> [What to work on] Look through the records, and whenever a line includes the word "will", copy it.

START Data supplied

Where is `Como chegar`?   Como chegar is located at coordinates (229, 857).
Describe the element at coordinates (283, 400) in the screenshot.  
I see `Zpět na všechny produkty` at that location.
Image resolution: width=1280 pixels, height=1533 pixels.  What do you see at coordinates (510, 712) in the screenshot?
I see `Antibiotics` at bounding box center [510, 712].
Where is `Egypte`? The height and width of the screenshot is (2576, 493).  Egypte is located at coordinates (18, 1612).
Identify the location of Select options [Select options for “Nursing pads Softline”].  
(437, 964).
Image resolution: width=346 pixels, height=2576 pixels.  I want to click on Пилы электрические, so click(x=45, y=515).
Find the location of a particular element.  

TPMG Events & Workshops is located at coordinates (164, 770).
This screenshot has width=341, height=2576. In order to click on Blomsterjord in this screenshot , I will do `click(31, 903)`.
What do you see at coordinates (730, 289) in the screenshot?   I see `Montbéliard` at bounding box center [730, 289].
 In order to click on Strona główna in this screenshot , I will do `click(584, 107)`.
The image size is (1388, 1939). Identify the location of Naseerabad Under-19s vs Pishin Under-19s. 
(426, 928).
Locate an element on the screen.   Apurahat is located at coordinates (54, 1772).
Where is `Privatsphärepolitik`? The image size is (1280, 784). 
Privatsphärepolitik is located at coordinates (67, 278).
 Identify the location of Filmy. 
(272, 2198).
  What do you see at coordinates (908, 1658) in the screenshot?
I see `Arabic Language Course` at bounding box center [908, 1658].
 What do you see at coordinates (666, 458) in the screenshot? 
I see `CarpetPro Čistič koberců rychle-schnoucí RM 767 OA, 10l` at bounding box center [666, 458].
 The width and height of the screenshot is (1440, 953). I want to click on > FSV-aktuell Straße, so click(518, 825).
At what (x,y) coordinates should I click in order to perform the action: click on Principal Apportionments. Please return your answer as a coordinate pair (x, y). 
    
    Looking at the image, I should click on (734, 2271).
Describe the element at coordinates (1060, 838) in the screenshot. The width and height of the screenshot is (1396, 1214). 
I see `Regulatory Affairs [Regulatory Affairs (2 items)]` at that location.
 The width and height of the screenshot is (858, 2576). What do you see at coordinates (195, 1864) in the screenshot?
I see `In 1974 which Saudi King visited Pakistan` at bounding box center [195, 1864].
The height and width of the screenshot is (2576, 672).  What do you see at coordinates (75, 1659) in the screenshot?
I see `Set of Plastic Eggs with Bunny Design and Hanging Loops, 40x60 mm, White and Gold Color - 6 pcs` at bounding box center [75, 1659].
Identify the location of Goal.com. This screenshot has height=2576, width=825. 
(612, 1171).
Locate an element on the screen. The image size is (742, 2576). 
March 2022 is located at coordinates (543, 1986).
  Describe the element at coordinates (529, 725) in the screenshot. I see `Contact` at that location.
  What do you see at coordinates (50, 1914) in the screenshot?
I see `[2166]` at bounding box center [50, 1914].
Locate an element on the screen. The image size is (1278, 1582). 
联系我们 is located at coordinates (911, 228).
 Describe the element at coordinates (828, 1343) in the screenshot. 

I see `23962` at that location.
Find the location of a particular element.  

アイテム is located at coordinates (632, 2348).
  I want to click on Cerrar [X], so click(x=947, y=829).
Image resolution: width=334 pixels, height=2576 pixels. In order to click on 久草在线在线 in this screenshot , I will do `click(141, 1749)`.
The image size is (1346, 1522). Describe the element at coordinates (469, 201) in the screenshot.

END Data supplied

> [Exercise response]
This screenshot has width=341, height=2576. In order to click on Blomsterjord in this screenshot , I will do `click(31, 903)`.
 In order to click on Strona główna in this screenshot , I will do `click(584, 107)`.
Image resolution: width=334 pixels, height=2576 pixels. In order to click on 久草在线在线 in this screenshot , I will do `click(141, 1749)`.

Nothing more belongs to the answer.